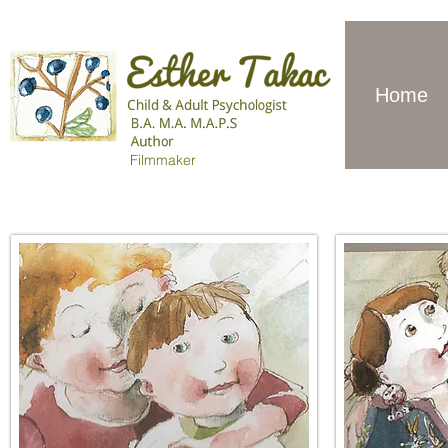
Home
Filmmaker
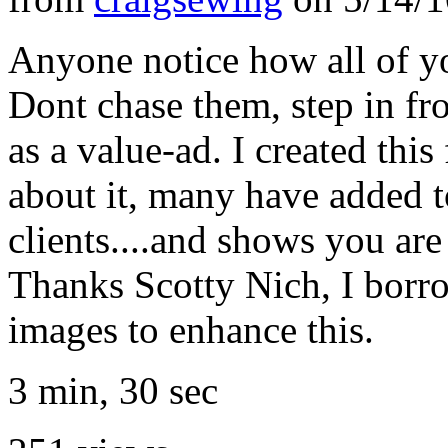
Anyone notice how all of yo
Dont chase them, step in fro
as a value-ad. I created thi
about it, many have added to 
clients....and shows you are 
Thanks Scotty Nich, I borro
images to enhance this.
3 min, 30 sec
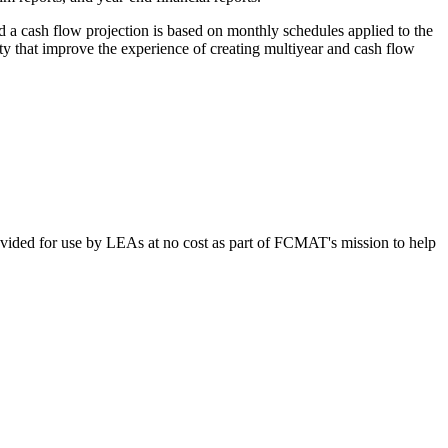
d a cash flow projection is based on monthly schedules applied to the
ty that improve the experience of creating multiyear and cash flow
vided for use by LEAs at no cost as part of FCMAT's mission to help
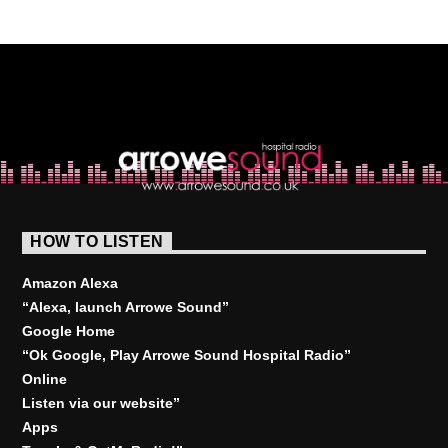
HOW TO LISTEN
Amazon Alexa
“Alexa, launch
Arrowe Sound
”
Google Home
“Ok Google, Play
Arrowe Sound Hospital Radio
”
Online
Listen via our website”
Apps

## Work to complete
Starting with the first line of the material above and ending with the line that holds "3 min, 30 sec", write out those lines exactly, without pictures.

## Task response
Home
Filmmaker
Anyone notice how all of yo
Dont chase them, step in fro
as a value-ad. I created thi
about it, many have added to 
clients....and shows you are 
Thanks Scotty Nich, I borro
images to enhance this.
3 min, 30 sec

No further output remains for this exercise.